Mike Garson's New Symphony Literally Heals Mind, Body and Soul
A screen drops from the rafters, obscuring a section of the concert hall stage in the midst of a 44-piece orchestra and 50-member children's choir. As the musicians play the opening strains of an Argentine tango, two ballroom dancers appear in silhouette, moving gracefully behind the screen as the music swirls around them. The song ends, the screen slides away, and a septuagenarian couple, Bob and Nancy Dufault, are revealed as the dancers. Nancy, afflicted with Parkinson's disease, has trouble moving without a walker and is often confined to a wheelchair. But while the music plays, she can dance. While the music plays, she is healed.
The Argentine tango is just one of 12 movements in the "Symphonic Suite for Healing," a music therapy project that will premiere Saturday, March 1st, at the Segerstrom Concert Hall in Costa Mesa. Composed by former David Bowie pianist and rock star emeritus Mike Garson, each of the movements in the symphony was selected for the beneficial effect it produces in patients with brain-based illnesses. The Foundation for Neurosciences, Stroke and Recovery (FNSR) is sponsoring the concert with the Philharmonic Society of Orange County.

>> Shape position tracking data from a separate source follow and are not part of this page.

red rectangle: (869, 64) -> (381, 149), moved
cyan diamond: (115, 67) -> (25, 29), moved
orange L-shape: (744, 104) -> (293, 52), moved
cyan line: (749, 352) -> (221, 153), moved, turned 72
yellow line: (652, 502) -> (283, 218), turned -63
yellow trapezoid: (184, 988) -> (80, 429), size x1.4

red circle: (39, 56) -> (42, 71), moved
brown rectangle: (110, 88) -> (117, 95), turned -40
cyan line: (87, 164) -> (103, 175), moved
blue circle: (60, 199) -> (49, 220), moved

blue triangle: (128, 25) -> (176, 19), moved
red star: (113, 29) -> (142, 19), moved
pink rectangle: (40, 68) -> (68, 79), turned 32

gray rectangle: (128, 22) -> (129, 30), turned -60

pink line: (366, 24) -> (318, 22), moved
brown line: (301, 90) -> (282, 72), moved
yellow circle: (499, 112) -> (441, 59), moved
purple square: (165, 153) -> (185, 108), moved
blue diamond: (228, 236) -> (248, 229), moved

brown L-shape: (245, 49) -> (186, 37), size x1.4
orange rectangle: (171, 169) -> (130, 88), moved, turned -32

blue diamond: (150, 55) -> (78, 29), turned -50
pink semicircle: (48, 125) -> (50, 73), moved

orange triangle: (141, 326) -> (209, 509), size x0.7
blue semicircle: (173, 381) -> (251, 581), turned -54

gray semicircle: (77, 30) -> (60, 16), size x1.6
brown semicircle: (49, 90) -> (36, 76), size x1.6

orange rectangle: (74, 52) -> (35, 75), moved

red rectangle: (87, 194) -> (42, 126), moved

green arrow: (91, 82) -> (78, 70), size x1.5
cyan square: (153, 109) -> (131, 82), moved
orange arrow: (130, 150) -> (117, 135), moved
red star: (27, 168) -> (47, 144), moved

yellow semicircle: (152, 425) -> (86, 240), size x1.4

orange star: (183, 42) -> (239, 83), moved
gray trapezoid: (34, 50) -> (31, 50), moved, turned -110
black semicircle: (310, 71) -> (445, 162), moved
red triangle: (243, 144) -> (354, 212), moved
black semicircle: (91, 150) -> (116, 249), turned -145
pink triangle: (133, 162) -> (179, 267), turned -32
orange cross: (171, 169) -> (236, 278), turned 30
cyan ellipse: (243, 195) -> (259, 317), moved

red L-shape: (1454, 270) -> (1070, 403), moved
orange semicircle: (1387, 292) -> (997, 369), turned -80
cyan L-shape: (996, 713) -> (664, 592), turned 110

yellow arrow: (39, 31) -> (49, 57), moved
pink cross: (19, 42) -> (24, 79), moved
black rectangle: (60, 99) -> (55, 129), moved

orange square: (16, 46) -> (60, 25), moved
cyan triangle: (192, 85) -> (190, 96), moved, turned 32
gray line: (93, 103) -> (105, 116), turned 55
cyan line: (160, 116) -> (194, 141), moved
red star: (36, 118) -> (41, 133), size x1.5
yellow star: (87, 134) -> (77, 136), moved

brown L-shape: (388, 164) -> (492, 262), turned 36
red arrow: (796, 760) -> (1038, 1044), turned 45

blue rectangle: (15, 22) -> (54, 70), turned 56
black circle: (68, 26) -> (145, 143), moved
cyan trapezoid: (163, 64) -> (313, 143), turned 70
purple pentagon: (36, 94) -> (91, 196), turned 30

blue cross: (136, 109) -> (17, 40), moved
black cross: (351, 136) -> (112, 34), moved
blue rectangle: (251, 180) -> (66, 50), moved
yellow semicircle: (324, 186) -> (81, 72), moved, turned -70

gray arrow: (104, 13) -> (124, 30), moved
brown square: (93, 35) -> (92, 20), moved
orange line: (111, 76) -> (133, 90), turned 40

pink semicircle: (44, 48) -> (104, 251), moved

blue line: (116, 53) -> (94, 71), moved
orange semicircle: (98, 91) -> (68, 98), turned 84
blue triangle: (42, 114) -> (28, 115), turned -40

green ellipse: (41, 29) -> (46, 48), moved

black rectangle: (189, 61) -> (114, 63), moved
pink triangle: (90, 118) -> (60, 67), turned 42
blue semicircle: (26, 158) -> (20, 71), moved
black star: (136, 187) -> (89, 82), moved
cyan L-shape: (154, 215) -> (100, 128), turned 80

"I had a very grateful patient about eight years ago who had a benign brain tumor, and she said, 'You know, I hate my job, and I'd really like to give back to other patients and the community - can we start a foundation for brain tumor patients?'" says Dr. Christopher Duma, an Orange County-based neurosurgeon, FNSR founder and producer of the Suite for Healing. "I said, 'Why don't we set up a foundation for more than just brain tumor patients?' I see patients with Parkinson's disease, I see patients with dementia, so I said let's do it, and use the resources to help patients out in the community."
The foundation provides support groups, fitness classes and patient advocacy for individuals with neurological disorders. "We've been reaching out for ways to help in the community, and we decided to add music therapy as our latest project, which has become a hot topic these days," Duma says. "This is an ongoing project, not just a one-time event ... The project is also benefiting the Alzheimer's Association of Orange County; the National Parkinson's Foundation; the RTH Stroke Foundation, a local Orange County foundation for stroke; and the Philharmonic Society."
Duma and Garson started work on the Suite for Healing a few years ago after meeting through an unsuccessful online music school start-up. Garson spent more than three decades as the longest-tenured member of David Bowie's supporting band; originally a classical and jazz pianist, Garson has been gigging and composing since age 14, and has written more than 5,000 pieces that span classical, jazz, rock and pop music.
"I call my music 'Now' music, because I write it in the moment, and it's all based on improvising, in any style," Garson says. "It takes hours and days and weeks to get [the music] on paper, get it orchestrated and assign who plays what. When I play live, these musicians will play ... what were my improvisations a month ago, a year ago, six months ago. I'm going to improvise new stuff, in present time that night, so I don't bore myself. So my 'Now' music, for them, will be my 'Then' music, and I'm playing new 'Now' music. It's a little complex," he adds with a laugh.
Garson wrote about 30 pieces of music specifically for the Suite for Healing, and played them for Dr. Duma's patients to identify what improved their symptoms, their sense of well-being and their mood.
"I started writing this kind of music as early as '79 or '80, so I might have about 500 pieces that were specifically for healing, but they were pieces I never thought of as healing," Garson says. "One piece I wrote, called 'New Life,' seemed to win the contest, so I had to put that in - initially it wasn't in the show, it was a piece I had written in 1984, so go figure, you know?"